Parallèle à la rue Gambetta, et reliant la rue de la République à la rue de l’Hospice, voici la « rue du Colonel Caillassou » tel qu’il est inscrit sur les plaques de rue. (1)
Selon les registres paroissiaux de Villemur, Jean-Louis Cailhassou  (remarquez l’orthographe occitane lh = ll en français) est né le 2 février 1770, fils de Jean-Pierre Alexis, négociant, et de Marie Charlotte  Ducos.

portrait acte de naissance

Portrait et acte de naissance de Jean-Louis Cailhassou

Militaire de carrière, volontaire de 1792, il  participe aux campagnes de la République et de l’Empire, promu colonel d’infanterie en 1813. Il commande plus tard la légion de gendarmerie de Toulouse, ville dont il devient maire entre 1852 et 1855, et décède dans la ville rose le 25 août 1861 âgé de 91 ans. (2)
Dans les années 1927-30, pour pérenniser le souvenir de ce grand serviteur de la Nation, le conseil municipal, décide d’associer son nom à la rue qui l’a vu naître, reléguant aux oubliettes l’ancienne rue de Cambon.
C’est en effet ce nom que l’on retrouve porté sur les anciens livres terriers de la ville dès 1583, et ce jusqu’au premiers tiers du XXe siècle.


Une lecture attentive du compoix de 1583/85 amène à plusieurs réflexions. A cette époque-là, la maison seigneuriale (Les Greniers du Roy) n’est pas encore construite, le château est encore debout en haut du coteau surplombant la ville. La rue de Cambon n’est pas très peuplée, seulement 16 familles y habitent. On relève les noms de Pierre Constans, un marchand, de deux prêtres Vidal Oustry et Jehan Mage, et neuf maisons sont la propriété de femmes. 
Parmi ces propriétaires, les « Héritiers de Bernard Cambon » retiennent notre attention. Ce patronyme on le retrouve sur le compoix de 1645 en la personne de Catherine de Cambon (ou Cambou ?) épouse d’Antoine Ratier praticien. Dans ce même document, Antoine Cambon et les héritiers de Jean Cambon sont également cités. Est-ce cette famille qui a donné son nom à la rue ? C’est une possibilité que l’on ne peut écarter.


En 1645 parmi les habitants : Anthoine Gay bourgeois, Jean Bernadou marchand, Antoinette Cailhassou (famille des ancêtres du colonel) mais aussi des personnes plus modestes Guillaume Gay maçon, Isaac Laboisse serrurier, Pierre Galan brassier.

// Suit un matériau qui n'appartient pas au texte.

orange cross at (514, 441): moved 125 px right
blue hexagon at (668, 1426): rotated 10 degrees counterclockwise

Au fil des années cette rue est de plus en plus prisée par la bourgeoisie de Villemur, grâce à la proximité de la maison seigneuriale dont la construction au début du 17e siècle sous la gouvernance de Lesdiguières,  et qui deviendra la résidence – épisodique – des vicomtes de Villemur.

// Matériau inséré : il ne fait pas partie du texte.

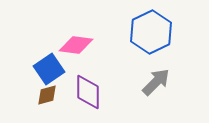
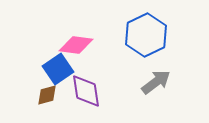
blue hexagon: moved 5 px left, 3 px down
blue square: moved 9 px right
gray arrow: rotated 8 degrees clockwise
purple diamond: moved 2 px left, 1 px up; rotated 9 degrees counterclockwise
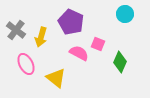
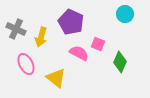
gray cross: moved 1 px up; rotated 12 degrees counterclockwise
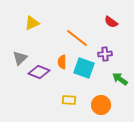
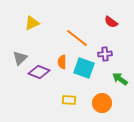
orange circle: moved 1 px right, 2 px up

Au 18e siècle, la rue de Cambon est sans aucun doute « la rue des notables » comme en témoigne le plan Junière de 1779. Parmi les propriétaires figurent le Vicomte de Beaujau en personne mais aussi le maire de l’époque Jean-Raymond Maliver, ainsi qu’une ribambelle d’hommes de loi qui semblent s’être regroupés dans cette rue.

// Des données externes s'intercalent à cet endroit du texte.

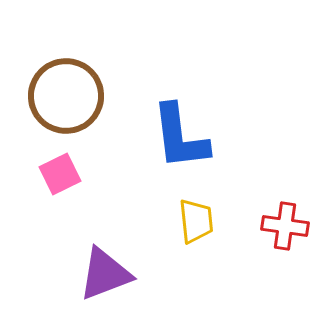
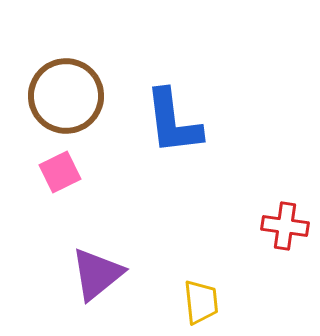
blue L-shape: moved 7 px left, 15 px up
pink square: moved 2 px up
yellow trapezoid: moved 5 px right, 81 px down
purple triangle: moved 8 px left; rotated 18 degrees counterclockwise
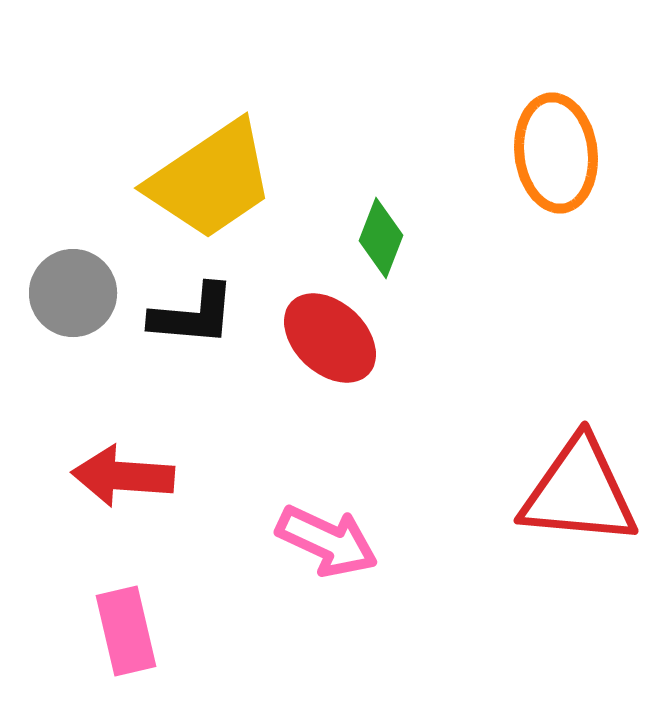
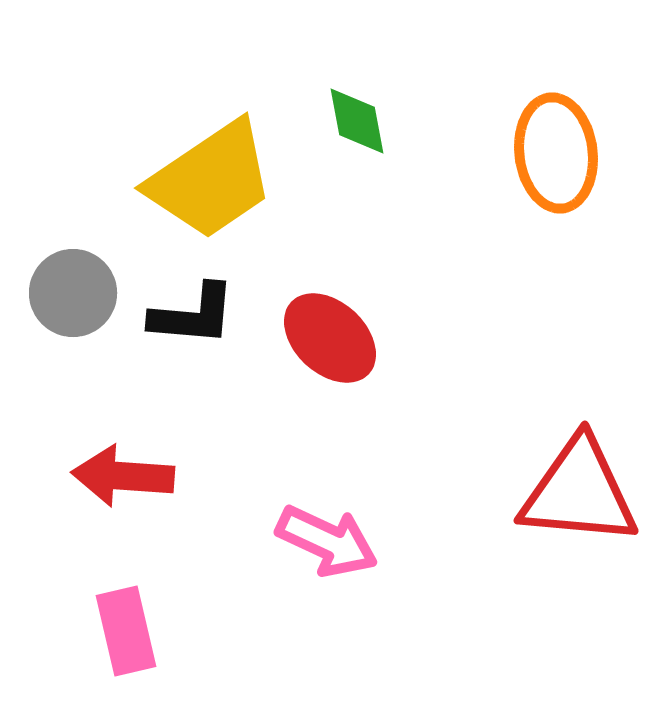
green diamond: moved 24 px left, 117 px up; rotated 32 degrees counterclockwise
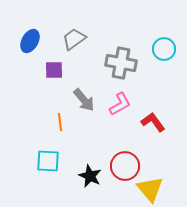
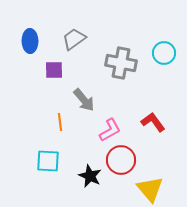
blue ellipse: rotated 30 degrees counterclockwise
cyan circle: moved 4 px down
pink L-shape: moved 10 px left, 26 px down
red circle: moved 4 px left, 6 px up
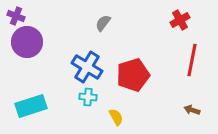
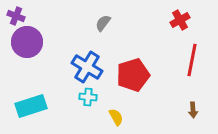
brown arrow: moved 1 px right; rotated 112 degrees counterclockwise
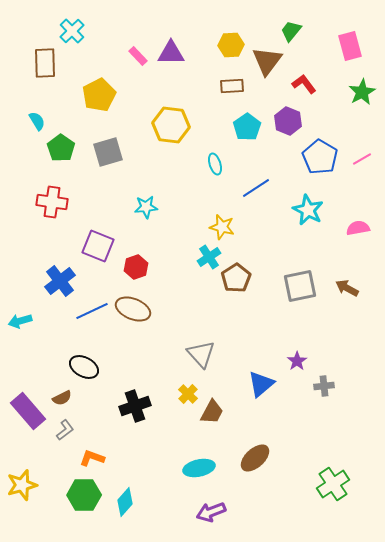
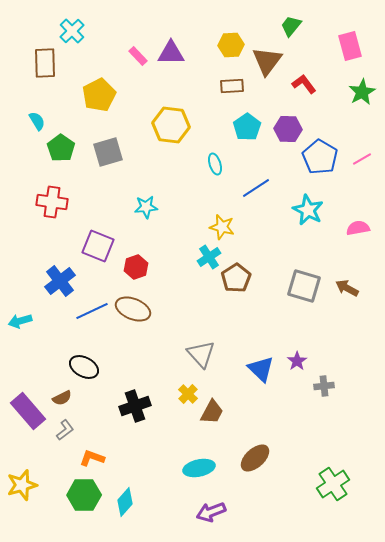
green trapezoid at (291, 31): moved 5 px up
purple hexagon at (288, 121): moved 8 px down; rotated 20 degrees counterclockwise
gray square at (300, 286): moved 4 px right; rotated 28 degrees clockwise
blue triangle at (261, 384): moved 15 px up; rotated 36 degrees counterclockwise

Deux pierres gravées sur les façades des  n° 10  (1791), ancienne demeure de la famille Viguier, et 12 (1739) témoignent encore aujourd’hui de l’ancienneté de ces habitations. Deux autres plus récentes portent les dates de septembre 1855 – façade du n°19 – et de janvier 1852, façade du n°10, dont le propriétaire de l’époque était le maçon Jean-Pierre Gautier.

 

 

En consultant les registres de recensement de la ville, on relève quelques éléments dignes d’intérêt au niveau des mouvements de la population.
Jusqu’au milieu du 19e siècle, la rue de Cambon va attirer encore quelques familles aisées de la ville. Il est vrai que les belles demeures de brique rouge possédant parfois cour et dépendances ne manquent pas de charme.
En 1797, habitent la rue, Jean Rouzié, huissier, Jean Vieusse greffier consulaire, le docteur Philippe Dussap, Jean-François Pendaries-Bremond avocat et maire de Villemur. Egalement quelques artisans : Jean Higounet tonnelier, Jean Marty cloutier, Pierre Seignouret serrurier, mais aussi Hilaire Marty cultivateur et le marin François Lala.
En 1817, Outre le greffier Vieusse, on relève les noms de Jacques-François Serin un notable et son gendre Jean-François Belaval, notaire royal. A cette époque où la batellerie connait une époque faste habitent la rue : Bertrand Sabatier et Martial Gibert Maîtres de bateaux, Bertrand Alzonne et Salvi Galan respectivement patron et charpentier de bateaux, également Antoine Castella radelier.
Entre 1832 et 1856, période pendant laquelle la rue a certainement été la plus peuplée. toujours des bateliers Jean Gay, Jean Darasse, Jean Parreau Martial et Jean-Pierre Gibert, Bertrand Sabatier, des artisans le tonnelier Higounet le cloutier Rouzié déjà cités, Malbert le serrurier Darasse le maçon, Gailhac le tisserand , la famille Fonvieille.
Parmi les notables : Auguste Vieusse receveur des domaines, Gabriel-Marie Viguié MirabelJean-Baptiste Miquel notaire, Pierre-Bertrand Ratier avocat, Constance Ratier née Junière, fille du géomètre.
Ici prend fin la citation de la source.